Named ‘Best Live Act’ by MK, in 2014, Jeremy independently released his debut album ‘Trading Change’, which spawned the huge hit single ‘Down South’. By then, his live show had taken off abroad and after touring the States and Europe, he was handpicked by Twenty One Pilots to support them on their Blurryface tour.
This experience served as his formal introduction to European audiences, where he now routinely sells out 3000+ capacity rooms across the Netherlands, Germany, Switzerland, and Czech Republic for his headline shows, with that number swelling to 5000 in the United Kingdom. Marquee festivals like Lollapalooza Paris, Hurricane, Southside, Oceaga, Boardmasters and many others took note, booking Jeremy in increasingly prominent slots.
In 2018 came ‘Critical As Water’, a second album which featured co-writes with Will Hicks (Ed Sheeran) and Jake Gosling (Lady Gaga, James Bay). The singles ‘Waves’, ‘Freak’ and ‘Gold’ took off at radio in South Africa and around the world, with the latter being playlisted on BBC Radio 2. An MTV Africa Award for Best Alternative Album crowned his achievement with Critical As Water. Last year, Jeremy was invited to a private after party when Ed Sheeran played his first stadium shows here in South Africa. The pair hit it off straight away.
‘He said I was a better loop artist than he is’ laughs Jeremy. ‘Very kind, but not true! But we are very similar artists, in many aspects of our jobs. We spent the night drinking and talking shop, and he suggested we write together. I thought he was joking, but six months later I was in his studio in his hometown and we wrote two absolute bangers, at least one of which will be on my next album.’
After a decade being an independent artist, turning down label offers on a daily basis, earlier this year Jeremy signed a licensing deal with Universal Music South Africa.
‘ I’m excited to partner with Universal Music in South Africa.
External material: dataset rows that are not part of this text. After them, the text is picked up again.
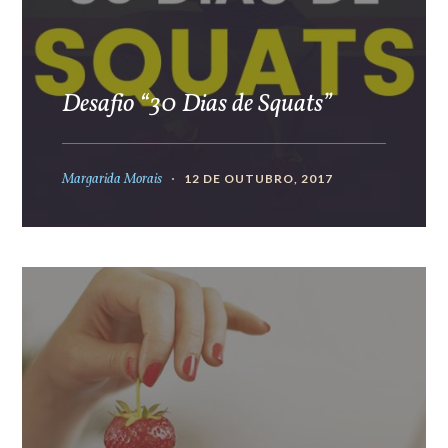
Desafio “30 Dias de Squats”
Margarida Morais
12 DE OUTUBRO, 2017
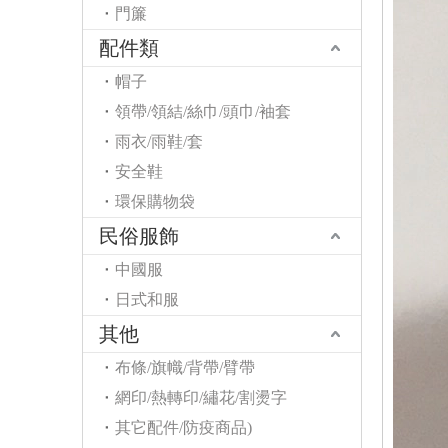
門簾
配件類
帽子
領帶/領結/絲巾/頭巾/袖套
雨衣/雨鞋/套
安全鞋
環保購物袋
民俗服飾
中國服
日式和服
其他
布條/旗幟/背帶/臂帶
網印/熱轉印/繡花/割燙字
其它配件/防疫商品)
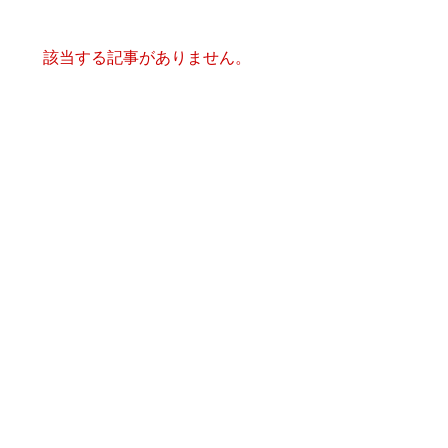
該当する記事がありません。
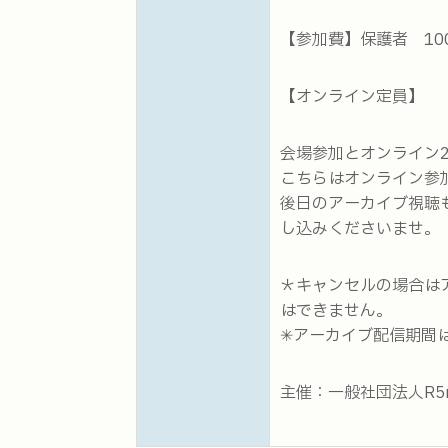
【参加費】保護者 100
【オンライン定員
会場参加とオンライン
こちらはオンライン参
後日のアーカイブ視聴
し込みくださいませ。
＊キャンセルの場合は
はできません。
✳︎アーカイブ配信期間
主催：一般社団法人R5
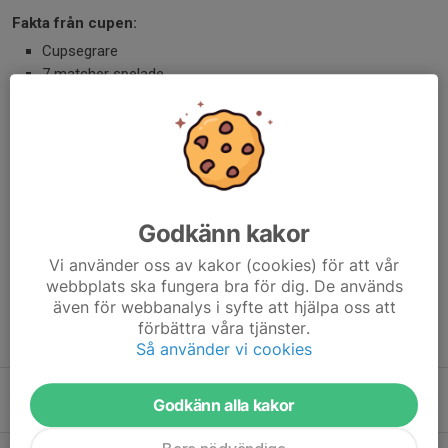
Fakta från cupen:
Cupsegrare
7 matcher spelade
7 segrar
Målskillnad: 20–2
Höll nollan i 5 av 7 matcher
Ledarna
Micke, Johan & Malin
Godkänn kakor
Dela nyhet
Vi använder oss av kakor (cookies) för att vår
webbplats ska fungera bra för dig. De används
även för webbanalys i syfte att hjälpa oss att
förbättra våra tjänster.
Tidigare nyheter
Så använder vi cookies
Irma & Johan inför höstsäsongen
Godkänn alla kakor
Igår, 17:16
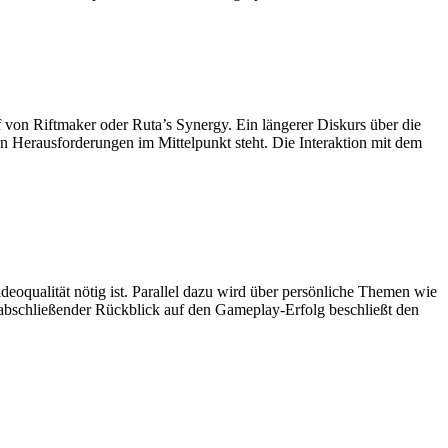
 von Riftmaker oder Ruta’s Synergy. Ein längerer Diskurs über die
n Herausforderungen im Mittelpunkt steht. Die Interaktion mit dem
eoqualität nötig ist. Parallel dazu wird über persönliche Themen wie
 abschließender Rückblick auf den Gameplay-Erfolg beschließt den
We’ve struck a deal where I retain ownership and ultimate control, but they bring in their years of experience, resources, and incredible team to help me take my music further. It’s the dream situation for an independent spirit like me where a major label joins a team and shares our vision.’
In Europe, Jeremy has partnered with Decca in the United Kingdom and Polydor in Germany, both of which are Universal Music Group imprints.